One of the organizational stereotypes is having a big room full of cubicles filled with employees. Even if programmers can work in such settings, improperly designed environments restrict to a certain degree the creativity and productivity, making more difficult employees’ collaboration and socialization. Despite having dedicated meeting rooms, an important part of the communication occurs ad-hoc. In open spaces each transient interruption can easily lead inadvertently to loss of concentration, which leads to wasted time, as one needs retaking thoughts’ thread and reviewing the last written code, and occasionally to bugs.
Programming is expected to be a 9 to 5 job with the effective working time of 8 hours. Subtracting the interruptions, the pauses one needs to take, the effective working time decreases to about 6 hours. In other words, to reach 8 hours of effective productivity one needs to work about 10 hours or so. Therefore, unless adequately planned, each project starts with a 20% of overtime. Moreover, even if a task is planned to take 8 hours, given the need of information the allocated time is split over multiple days. The higher the need for further clarifications the higher the chances for effort to expand. In extremis, the effort can double itself.
Spending extensive time in front of the computer can have adverse effects on programmers’ physical and psychical health.

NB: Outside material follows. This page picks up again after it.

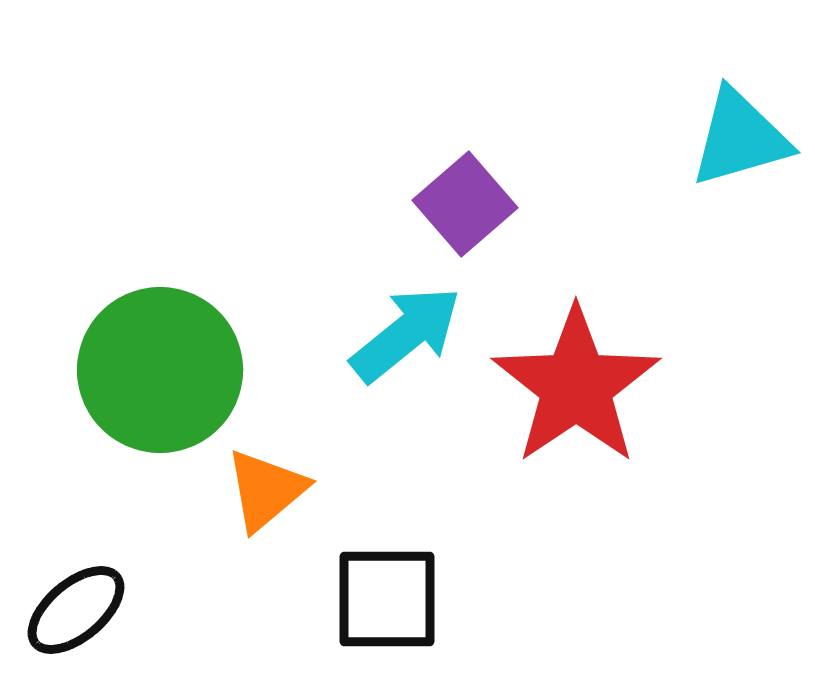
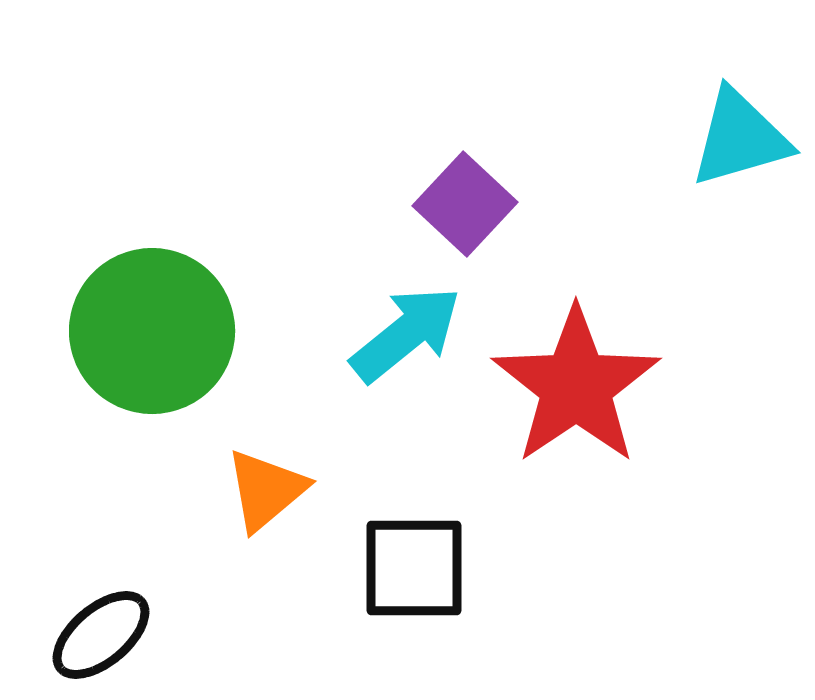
purple square: rotated 6 degrees counterclockwise
green circle: moved 8 px left, 39 px up
black square: moved 27 px right, 31 px up
black ellipse: moved 25 px right, 25 px down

Same effect has the time pressure and some of the negative behavior that occurs in working environments. Also, the communication skills can suffer when they are not properly addressed. Unfortunately, few organizations give importance to these aspects, few offer a work free time balance, even if a programmer’s job best fits and requires such approach. What’s even more unfortunate is when organizations ignore the overtime, taking it as part of job’s description. It’s also one of the main reasons why programmers leave, why competent workforce is lost. In the end everyone’s replaceable, however what’s the price one must pay for it?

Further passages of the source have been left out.